**Action item**
The records that follow are to be repeated exactly, with the pictures removed.

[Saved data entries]
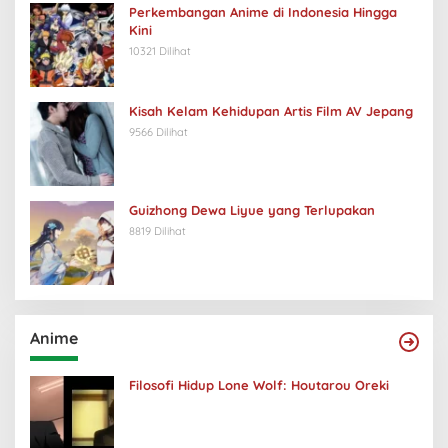
Perkembangan Anime di Indonesia Hingga
Kini
10321 Dilihat
Kisah Kelam Kehidupan Artis Film AV Jepang
9566 Dilihat
Guizhong Dewa Liyue yang Terlupakan
8819 Dilihat
Anime
Filosofi Hidup Lone Wolf: Houtarou Oreki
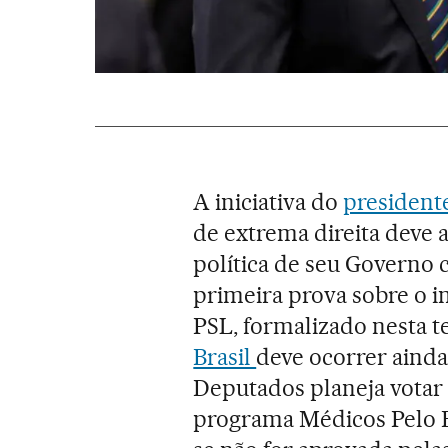
A iniciativa do
presidente
de extrema direita deve 
política de seu Governo
primeira prova sobre o 
PSL, formalizado nesta te
Brasil
deve ocorrer aind
Deputados planeja votar 
programa Médicos Pelo Br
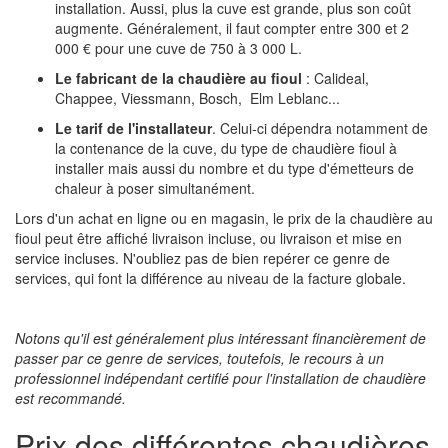
installation. Aussi, plus la cuve est grande, plus son coût
augmente. Généralement, il faut compter entre 300 et 2
000 € pour une cuve de 750 à 3 000 L.
Le fabricant de la chaudière au fioul
: Calideal,
Chappee, Viessmann, Bosch, Elm Leblanc...
Le tarif de l'installateur
. Celui-ci dépendra notamment de
la contenance de la cuve, du type de chaudière fioul à
installer mais aussi du nombre et du type d'émetteurs de
chaleur à poser simultanément.
Lors d'un achat en ligne ou en magasin, le prix de la chaudière au
fioul peut être affiché livraison incluse, ou livraison et mise en
service incluses. N'oubliez pas de bien repérer ce genre de
services, qui font la différence au niveau de la facture globale.
Notons qu'il est généralement plus intéressant financièrement de
passer par ce genre de services, toutefois, le recours à un
professionnel indépendant certifié pour l'installation de chaudière
est recommandé.
Prix des différentes chaudières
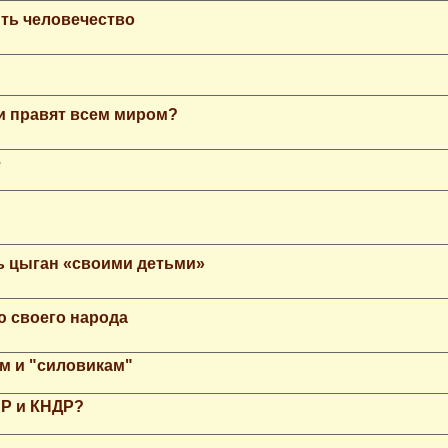
ть человечество
еи правят всем миром?
е
ь цыган «своими детьми»
ю своего народа
м и "силовикам"
НР и КНДР?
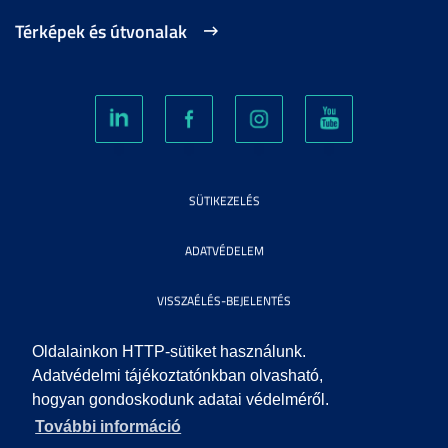
Térképek és útvonalak
SÜTIKEZELÉS
ADATVÉDELEM
VISSZAÉLÉS-BEJELENTÉS
KÖZÉRDEKŰ ADATOK
Oldalainkon HTTP-sütiket használunk.
Adatvédelmi tájékoztatónkban olvasható,
hogyan gondoskodunk adatai védelméről.
IMPRESSZUM
További információ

**Solution for this exercise**
Perkembangan Anime di Indonesia Hingga
Kini
10321 Dilihat
Kisah Kelam Kehidupan Artis Film AV Jepang
9566 Dilihat
Guizhong Dewa Liyue yang Terlupakan
8819 Dilihat
Anime
Filosofi Hidup Lone Wolf: Houtarou Oreki
A iniciativa do
presidente
de extrema direita deve 
política de seu Governo
primeira prova sobre o 
PSL, formalizado nesta te
Brasil
deve ocorrer aind
Deputados planeja votar 
programa Médicos Pelo Br
installation. Aussi, plus la cuve est grande, plus son coût
augmente. Généralement, il faut compter entre 300 et 2
000 € pour une cuve de 750 à 3 000 L.
Le fabricant de la chaudière au fioul
: Calideal,
Chappee, Viessmann, Bosch, Elm Leblanc...
Le tarif de l'installateur
. Celui-ci dépendra notamment de
la contenance de la cuve, du type de chaudière fioul à
installer mais aussi du nombre et du type d'émetteurs de
chaleur à poser simultanément.
Lors d'un achat en ligne ou en magasin, le prix de la chaudière au
fioul peut être affiché livraison incluse, ou livraison et mise en
service incluses. N'oubliez pas de bien repérer ce genre de
services, qui font la différence au niveau de la facture globale.
Notons qu'il est généralement plus intéressant financièrement de
passer par ce genre de services, toutefois, le recours à un
professionnel indépendant certifié pour l'installation de chaudière
est recommandé.
Prix des différentes chaudières
ть человечество
еи правят всем миром?
е
ь цыган «своими детьми»
ю своего народа
м и "силовикам"
НР и КНДР?
Térképek és útvonalak
SÜTIKEZELÉS
ADATVÉDELEM
VISSZAÉLÉS-BEJELENTÉS
KÖZÉRDEKŰ ADATOK
Oldalainkon HTTP-sütiket használunk.
Adatvédelmi tájékoztatónkban olvasható,
hogyan gondoskodunk adatai védelméről.
IMPRESSZUM
További információ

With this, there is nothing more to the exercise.